___ Material to process

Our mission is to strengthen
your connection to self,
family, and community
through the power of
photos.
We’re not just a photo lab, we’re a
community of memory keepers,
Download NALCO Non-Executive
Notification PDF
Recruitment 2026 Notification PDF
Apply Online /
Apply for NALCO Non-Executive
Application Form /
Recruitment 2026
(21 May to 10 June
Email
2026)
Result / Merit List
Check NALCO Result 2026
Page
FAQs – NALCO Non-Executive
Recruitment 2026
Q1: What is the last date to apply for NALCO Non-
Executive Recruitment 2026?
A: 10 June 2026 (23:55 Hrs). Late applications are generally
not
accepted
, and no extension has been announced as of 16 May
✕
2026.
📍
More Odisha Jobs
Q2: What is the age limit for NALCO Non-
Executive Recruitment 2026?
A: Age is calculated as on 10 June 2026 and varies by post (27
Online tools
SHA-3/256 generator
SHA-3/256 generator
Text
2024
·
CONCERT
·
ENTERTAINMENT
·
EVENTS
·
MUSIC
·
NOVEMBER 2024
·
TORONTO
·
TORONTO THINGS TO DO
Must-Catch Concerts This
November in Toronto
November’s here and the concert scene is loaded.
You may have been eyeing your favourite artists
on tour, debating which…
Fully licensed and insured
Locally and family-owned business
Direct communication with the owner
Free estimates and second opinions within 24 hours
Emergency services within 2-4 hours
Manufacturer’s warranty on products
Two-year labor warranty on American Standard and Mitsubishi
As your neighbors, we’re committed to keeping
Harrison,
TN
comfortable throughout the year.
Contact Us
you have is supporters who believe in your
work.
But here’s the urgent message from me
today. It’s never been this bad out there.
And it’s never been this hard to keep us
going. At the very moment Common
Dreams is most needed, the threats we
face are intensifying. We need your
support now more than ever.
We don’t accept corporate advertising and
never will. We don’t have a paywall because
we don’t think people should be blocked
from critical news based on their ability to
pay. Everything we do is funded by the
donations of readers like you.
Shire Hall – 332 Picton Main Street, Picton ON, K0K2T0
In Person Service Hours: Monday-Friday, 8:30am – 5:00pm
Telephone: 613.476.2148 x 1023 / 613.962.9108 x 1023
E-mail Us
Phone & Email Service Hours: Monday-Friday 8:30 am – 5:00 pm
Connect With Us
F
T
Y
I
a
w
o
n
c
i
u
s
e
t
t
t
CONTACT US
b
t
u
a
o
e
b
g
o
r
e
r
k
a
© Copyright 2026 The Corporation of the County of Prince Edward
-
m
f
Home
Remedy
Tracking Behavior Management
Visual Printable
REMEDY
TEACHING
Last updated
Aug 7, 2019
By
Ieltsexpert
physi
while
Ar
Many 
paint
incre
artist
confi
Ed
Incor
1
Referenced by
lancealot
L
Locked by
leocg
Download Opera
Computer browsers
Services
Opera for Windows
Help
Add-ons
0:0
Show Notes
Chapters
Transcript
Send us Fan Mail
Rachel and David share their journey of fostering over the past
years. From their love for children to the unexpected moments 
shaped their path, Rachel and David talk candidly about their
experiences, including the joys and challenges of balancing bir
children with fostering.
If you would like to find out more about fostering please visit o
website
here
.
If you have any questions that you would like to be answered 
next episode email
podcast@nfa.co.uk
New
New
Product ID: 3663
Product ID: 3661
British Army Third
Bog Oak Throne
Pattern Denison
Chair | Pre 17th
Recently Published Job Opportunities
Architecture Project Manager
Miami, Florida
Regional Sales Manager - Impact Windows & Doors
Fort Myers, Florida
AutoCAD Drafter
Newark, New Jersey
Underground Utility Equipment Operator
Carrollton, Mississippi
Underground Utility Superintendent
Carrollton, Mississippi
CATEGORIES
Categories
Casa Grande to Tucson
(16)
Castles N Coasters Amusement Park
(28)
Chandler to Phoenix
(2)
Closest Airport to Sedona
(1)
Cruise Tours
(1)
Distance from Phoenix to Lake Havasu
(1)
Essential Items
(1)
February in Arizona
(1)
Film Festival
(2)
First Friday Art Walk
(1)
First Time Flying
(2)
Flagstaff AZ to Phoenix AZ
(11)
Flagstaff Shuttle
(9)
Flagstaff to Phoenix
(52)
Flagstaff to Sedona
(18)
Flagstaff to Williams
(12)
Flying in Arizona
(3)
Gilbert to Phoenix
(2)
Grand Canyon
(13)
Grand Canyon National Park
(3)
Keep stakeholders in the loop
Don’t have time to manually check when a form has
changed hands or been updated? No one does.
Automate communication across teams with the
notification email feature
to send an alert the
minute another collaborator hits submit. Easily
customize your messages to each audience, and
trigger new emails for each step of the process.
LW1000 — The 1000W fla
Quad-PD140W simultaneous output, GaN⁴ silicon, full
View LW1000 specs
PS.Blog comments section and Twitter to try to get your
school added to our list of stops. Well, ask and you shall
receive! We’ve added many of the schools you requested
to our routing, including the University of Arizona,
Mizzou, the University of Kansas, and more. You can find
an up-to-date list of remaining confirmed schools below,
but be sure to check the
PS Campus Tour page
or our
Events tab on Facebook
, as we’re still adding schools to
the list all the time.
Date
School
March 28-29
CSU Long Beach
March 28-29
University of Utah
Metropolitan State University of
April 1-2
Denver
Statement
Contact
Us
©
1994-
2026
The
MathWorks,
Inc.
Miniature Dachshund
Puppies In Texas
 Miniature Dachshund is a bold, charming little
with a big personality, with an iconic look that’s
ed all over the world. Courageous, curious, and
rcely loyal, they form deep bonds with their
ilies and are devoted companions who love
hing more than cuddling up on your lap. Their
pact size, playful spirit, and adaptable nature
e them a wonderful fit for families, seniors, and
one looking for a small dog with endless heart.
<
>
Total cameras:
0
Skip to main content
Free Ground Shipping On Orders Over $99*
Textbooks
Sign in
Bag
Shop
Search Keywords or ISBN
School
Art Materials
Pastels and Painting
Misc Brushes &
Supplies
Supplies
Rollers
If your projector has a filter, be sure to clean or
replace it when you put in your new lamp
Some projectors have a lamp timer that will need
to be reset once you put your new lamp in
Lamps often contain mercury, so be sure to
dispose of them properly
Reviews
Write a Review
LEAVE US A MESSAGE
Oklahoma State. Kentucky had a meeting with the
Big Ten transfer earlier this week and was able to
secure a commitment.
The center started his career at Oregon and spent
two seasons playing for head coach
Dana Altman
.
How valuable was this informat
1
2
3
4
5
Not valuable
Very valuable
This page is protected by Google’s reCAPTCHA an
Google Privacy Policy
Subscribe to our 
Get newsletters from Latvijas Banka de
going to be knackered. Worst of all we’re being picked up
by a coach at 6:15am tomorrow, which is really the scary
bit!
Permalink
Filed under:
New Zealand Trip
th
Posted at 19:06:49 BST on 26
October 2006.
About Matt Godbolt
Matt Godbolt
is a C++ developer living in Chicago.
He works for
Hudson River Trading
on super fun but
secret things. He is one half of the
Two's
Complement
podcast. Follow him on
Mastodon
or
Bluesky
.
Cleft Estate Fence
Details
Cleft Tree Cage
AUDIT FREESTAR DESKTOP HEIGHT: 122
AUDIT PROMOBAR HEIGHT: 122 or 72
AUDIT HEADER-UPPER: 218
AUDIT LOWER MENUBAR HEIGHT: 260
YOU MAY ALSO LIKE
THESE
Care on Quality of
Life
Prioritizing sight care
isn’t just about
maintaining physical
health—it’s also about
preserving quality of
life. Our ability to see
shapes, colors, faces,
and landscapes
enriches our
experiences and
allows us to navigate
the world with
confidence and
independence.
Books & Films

______

### Task details
Copy out the entire material exactly.

### Response box
Our mission is to strengthen
your connection to self,
family, and community
through the power of
photos.
We’re not just a photo lab, we’re a
community of memory keepers,
Download NALCO Non-Executive
Notification PDF
Recruitment 2026 Notification PDF
Apply Online /
Apply for NALCO Non-Executive
Application Form /
Recruitment 2026
(21 May to 10 June
Email
2026)
Result / Merit List
Check NALCO Result 2026
Page
FAQs – NALCO Non-Executive
Recruitment 2026
Q1: What is the last date to apply for NALCO Non-
Executive Recruitment 2026?
A: 10 June 2026 (23:55 Hrs). Late applications are generally
not
accepted
, and no extension has been announced as of 16 May
✕
2026.
📍
More Odisha Jobs
Q2: What is the age limit for NALCO Non-
Executive Recruitment 2026?
A: Age is calculated as on 10 June 2026 and varies by post (27
Online tools
SHA-3/256 generator
SHA-3/256 generator
Text
2024
·
CONCERT
·
ENTERTAINMENT
·
EVENTS
·
MUSIC
·
NOVEMBER 2024
·
TORONTO
·
TORONTO THINGS TO DO
Must-Catch Concerts This
November in Toronto
November’s here and the concert scene is loaded.
You may have been eyeing your favourite artists
on tour, debating which…
Fully licensed and insured
Locally and family-owned business
Direct communication with the owner
Free estimates and second opinions within 24 hours
Emergency services within 2-4 hours
Manufacturer’s warranty on products
Two-year labor warranty on American Standard and Mitsubishi
As your neighbors, we’re committed to keeping
Harrison,
TN
comfortable throughout the year.
Contact Us
you have is supporters who believe in your
work.
But here’s the urgent message from me
today. It’s never been this bad out there.
And it’s never been this hard to keep us
going. At the very moment Common
Dreams is most needed, the threats we
face are intensifying. We need your
support now more than ever.
We don’t accept corporate advertising and
never will. We don’t have a paywall because
we don’t think people should be blocked
from critical news based on their ability to
pay. Everything we do is funded by the
donations of readers like you.
Shire Hall – 332 Picton Main Street, Picton ON, K0K2T0
In Person Service Hours: Monday-Friday, 8:30am – 5:00pm
Telephone: 613.476.2148 x 1023 / 613.962.9108 x 1023
E-mail Us
Phone & Email Service Hours: Monday-Friday 8:30 am – 5:00 pm
Connect With Us
F
T
Y
I
a
w
o
n
c
i
u
s
e
t
t
t
CONTACT US
b
t
u
a
o
e
b
g
o
r
e
r
k
a
© Copyright 2026 The Corporation of the County of Prince Edward
-
m
f
Home
Remedy
Tracking Behavior Management
Visual Printable
REMEDY
TEACHING
Last updated
Aug 7, 2019
By
Ieltsexpert
physi
while
Ar
Many 
paint
incre
artist
confi
Ed
Incor
1
Referenced by
lancealot
L
Locked by
leocg
Download Opera
Computer browsers
Services
Opera for Windows
Help
Add-ons
0:0
Show Notes
Chapters
Transcript
Send us Fan Mail
Rachel and David share their journey of fostering over the past
years. From their love for children to the unexpected moments 
shaped their path, Rachel and David talk candidly about their
experiences, including the joys and challenges of balancing bir
children with fostering.
If you would like to find out more about fostering please visit o
website
here
.
If you have any questions that you would like to be answered 
next episode email
podcast@nfa.co.uk
New
New
Product ID: 3663
Product ID: 3661
British Army Third
Bog Oak Throne
Pattern Denison
Chair | Pre 17th
Recently Published Job Opportunities
Architecture Project Manager
Miami, Florida
Regional Sales Manager - Impact Windows & Doors
Fort Myers, Florida
AutoCAD Drafter
Newark, New Jersey
Underground Utility Equipment Operator
Carrollton, Mississippi
Underground Utility Superintendent
Carrollton, Mississippi
CATEGORIES
Categories
Casa Grande to Tucson
(16)
Castles N Coasters Amusement Park
(28)
Chandler to Phoenix
(2)
Closest Airport to Sedona
(1)
Cruise Tours
(1)
Distance from Phoenix to Lake Havasu
(1)
Essential Items
(1)
February in Arizona
(1)
Film Festival
(2)
First Friday Art Walk
(1)
First Time Flying
(2)
Flagstaff AZ to Phoenix AZ
(11)
Flagstaff Shuttle
(9)
Flagstaff to Phoenix
(52)
Flagstaff to Sedona
(18)
Flagstaff to Williams
(12)
Flying in Arizona
(3)
Gilbert to Phoenix
(2)
Grand Canyon
(13)
Grand Canyon National Park
(3)
Keep stakeholders in the loop
Don’t have time to manually check when a form has
changed hands or been updated? No one does.
Automate communication across teams with the
notification email feature
to send an alert the
minute another collaborator hits submit. Easily
customize your messages to each audience, and
trigger new emails for each step of the process.
LW1000 — The 1000W fla
Quad-PD140W simultaneous output, GaN⁴ silicon, full
View LW1000 specs
PS.Blog comments section and Twitter to try to get your
school added to our list of stops. Well, ask and you shall
receive! We’ve added many of the schools you requested
to our routing, including the University of Arizona,
Mizzou, the University of Kansas, and more. You can find
an up-to-date list of remaining confirmed schools below,
but be sure to check the
PS Campus Tour page
or our
Events tab on Facebook
, as we’re still adding schools to
the list all the time.
Date
School
March 28-29
CSU Long Beach
March 28-29
University of Utah
Metropolitan State University of
April 1-2
Denver
Statement
Contact
Us
©
1994-
2026
The
MathWorks,
Inc.
Miniature Dachshund
Puppies In Texas
 Miniature Dachshund is a bold, charming little
with a big personality, with an iconic look that’s
ed all over the world. Courageous, curious, and
rcely loyal, they form deep bonds with their
ilies and are devoted companions who love
hing more than cuddling up on your lap. Their
pact size, playful spirit, and adaptable nature
e them a wonderful fit for families, seniors, and
one looking for a small dog with endless heart.
<
>
Total cameras:
0
Skip to main content
Free Ground Shipping On Orders Over $99*
Textbooks
Sign in
Bag
Shop
Search Keywords or ISBN
School
Art Materials
Pastels and Painting
Misc Brushes &
Supplies
Supplies
Rollers
If your projector has a filter, be sure to clean or
replace it when you put in your new lamp
Some projectors have a lamp timer that will need
to be reset once you put your new lamp in
Lamps often contain mercury, so be sure to
dispose of them properly
Reviews
Write a Review
LEAVE US A MESSAGE
Oklahoma State. Kentucky had a meeting with the
Big Ten transfer earlier this week and was able to
secure a commitment.
The center started his career at Oregon and spent
two seasons playing for head coach
Dana Altman
.
How valuable was this informat
1
2
3
4
5
Not valuable
Very valuable
This page is protected by Google’s reCAPTCHA an
Google Privacy Policy
Subscribe to our 
Get newsletters from Latvijas Banka de
going to be knackered. Worst of all we’re being picked up
by a coach at 6:15am tomorrow, which is really the scary
bit!
Permalink
Filed under:
New Zealand Trip
th
Posted at 19:06:49 BST on 26
October 2006.
About Matt Godbolt
Matt Godbolt
is a C++ developer living in Chicago.
He works for
Hudson River Trading
on super fun but
secret things. He is one half of the
Two's
Complement
podcast. Follow him on
Mastodon
or
Bluesky
.
Cleft Estate Fence
Details
Cleft Tree Cage
AUDIT FREESTAR DESKTOP HEIGHT: 122
AUDIT PROMOBAR HEIGHT: 122 or 72
AUDIT HEADER-UPPER: 218
AUDIT LOWER MENUBAR HEIGHT: 260
YOU MAY ALSO LIKE
THESE
Care on Quality of
Life
Prioritizing sight care
isn’t just about
maintaining physical
health—it’s also about
preserving quality of
life. Our ability to see
shapes, colors, faces,
and landscapes
enriches our
experiences and
allows us to navigate
the world with
confidence and
independence.
Books & Films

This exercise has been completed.